About DataHub Access Policies
Access Policies define who can do what to which resources. In conjunction with Roles, Access Policies determine what users are allowed to do on DataHub.
Policy Types
There are 2 types of Access Policy within DataHub:
- Platform Policies
- Metadata Policies
Platform Policies determine who has platform-level Privileges on DataHub. These include:
- Managing Users & Groups
- Viewing the DataHub Analytics Page
- Managing Policies themselves
Platform policies can be broken down into 2 parts:
- Privileges: Which privileges should be assigned to the Actors (e.g. "View Analytics")
- Actors: Who the should be granted the privileges (Users, or Groups)
A few Platform Policies in plain English include:
- The Data Platform team should be allowed to manage users & groups, view platform analytics, & manage policies themselves
- John from IT should be able to invite new users
Metadata policies determine who can do what to which Metadata Entities. For example:
- Who can edit Dataset Documentation & Links?
- Who can add Owners to a Chart?
- Who can add Tags to a Dashboard?
Metadata policies can be broken down into 3 parts:
- Privileges: The 'what'. What actions are being permitted by a Policy, e.g. "Add Tags".
- Resources: The 'which'. Resources that the Policy applies to, e.g. "All Datasets".
- Actors: The 'who'. Specific users, groups, & roles that the Policy applies to.
A few Metadata Policies in plain English include:
- Dataset Owners should be allowed to edit documentation, but not Tags.
- Jenny, our Data Steward, should be allowed to edit Tags for any Dashboard, but no other metadata.
- James, a Data Analyst, should be allowed to edit the Links for a specific Data Pipeline he is a downstream consumer of.
Each of these can be implemented by constructing DataHub Access Policies.
Access Policies Setup, Prerequisites, and Permissions
What you need to manage Access Policies on DataHub:
- Manage Policies Privilege
This Platform Privilege allows users to create, edit, and remove all Access Policies on DataHub.

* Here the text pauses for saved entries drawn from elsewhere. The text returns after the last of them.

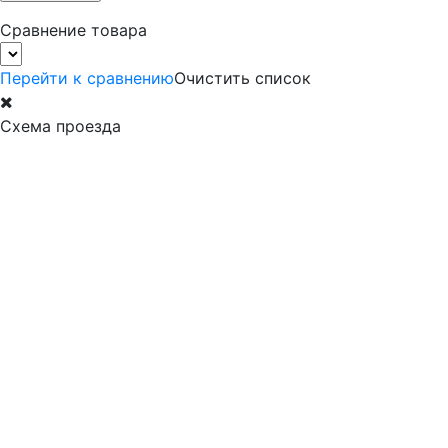
Сравнение товара
Перейти к сравнению
Очистить список
Схема проезда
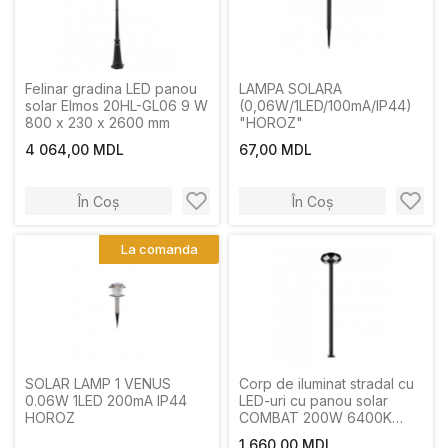
Felinar gradina LED panou
LAMPA SOLARA
solar Elmos 20HL-GL06 9 W
(0,06W/1LED/100mA/IP44)
800 x 230 x 2600 mm
"HOROZ"
4 064,00 MDL
67,00 MDL
În Coș
În Coș
La comanda
SOLAR LAMP 1 VENUS
Corp de iluminat stradal cu
0.06W 1LED 200mA IP44
LED-uri cu panou solar
HOROZ
COMBAT 200W 6400K
IP65
1 660,00 MDL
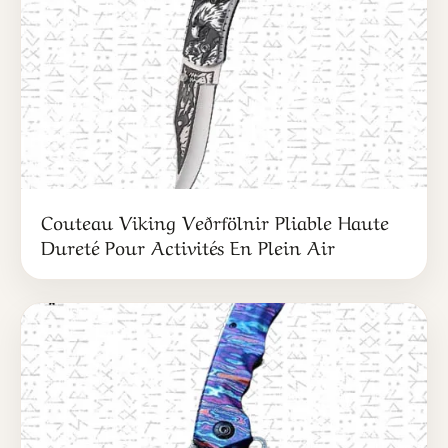
Couteau Viking Veðrfölnir Pliable Haute
Dureté Pour Activités En Plein Air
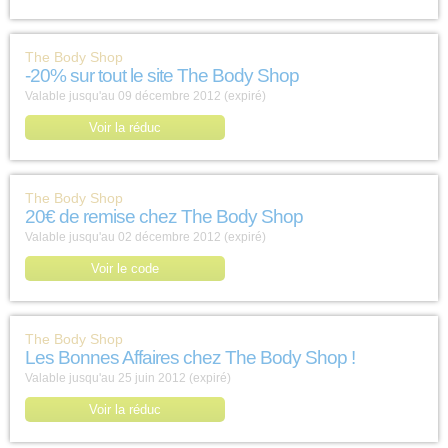
The Body Shop
-20% sur tout le site The Body Shop
Valable jusqu'au 09 décembre 2012 (expiré)
Voir la réduc
The Body Shop
20€ de remise chez The Body Shop
Valable jusqu'au 02 décembre 2012 (expiré)
Voir le code
The Body Shop
Les Bonnes Affaires chez The Body Shop !
Valable jusqu'au 25 juin 2012 (expiré)
Voir la réduc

Therefore, it should only be
given to those users who will be serving as Admins of the platform. The default Admin
role has this Privilege.
Using Access Policies
Policies can be created by first navigating to Settings > Permissions > Policies.
To begin building a new Policy, click Create new Policy.
Creating a Platform Policy
Step 1. Provide a Name & Description
In the first step, we select the Platform Policy type, and define a name and description for the new Policy.
Good Policy names describe the high-level purpose of the Policy. For example, a Policy named "View DataHub Analytics - Data Governance Team" would be a great way to describe a Platform Policy which grants abilities to view DataHub's Analytics view to anyone on the Data Governance team.
You can optionally provide a text description to add richer details about the purpose of the Policy.
Step 2: Configure Privileges
In the second step, we can simply select the Privileges that this Platform Policy will grant.
Platform Privileges most often provide access to perform administrative functions on the Platform. These include:
Platform Privileges | Description |
---|---|
Manage Policies | Allow actor to create and remove access control policies. Be careful - Actors with this Privilege are effectively super users. |
Manage Metadata Ingestion | Allow actor to create, remove, and update Metadata Ingestion sources. |
Manage Secrets | Allow actor to create & remove secrets stored inside DataHub. |
Manage Users & Groups | Allow actor to create, remove, and update users and groups on DataHub. |
Manage All Access Tokens | Allow actor to create, remove, and list access tokens for all users on DataHub. |
Create Domains | Allow the actor to create new Domains |
Manage Domains | Allow actor to create and remove any Domains. |
View Analytics | Allow the actor access to the DataHub analytics dashboard. |
Generate Personal Access Tokens | Allow the actor to generate access tokens for personal use with DataHub APIs. |
Manage User Credentials | Allow the actor to generate invite links for new native DataHub users, and password reset links for existing native users. |
Manage Glossaries | Allow the actor to create, edit, move, and delete Glossary Terms and Term Groups |
Create Tags | Allow the actor to create new Tags |
Manage Tags | Allow the actor to create and remove any Tags |
Manage Public Views | Allow the actor to create, edit, and remove any public (shared) Views. |
Manage Ownership Types | Allow the actor to create, edit, and remove any Ownership Types. |
Restore Indices API1 | Allow the actor to restore indices for a set of entities via API |
Enable/Disable Writeability API1 | Allow the actor to enable or disable GMS writeability for use in data migrations |
Apply Retention API1 | Allow the actor to apply aspect retention via API |
Step 3: Choose Policy Actors
In this step, we can select the actors who should be granted Privileges appearing on this Policy.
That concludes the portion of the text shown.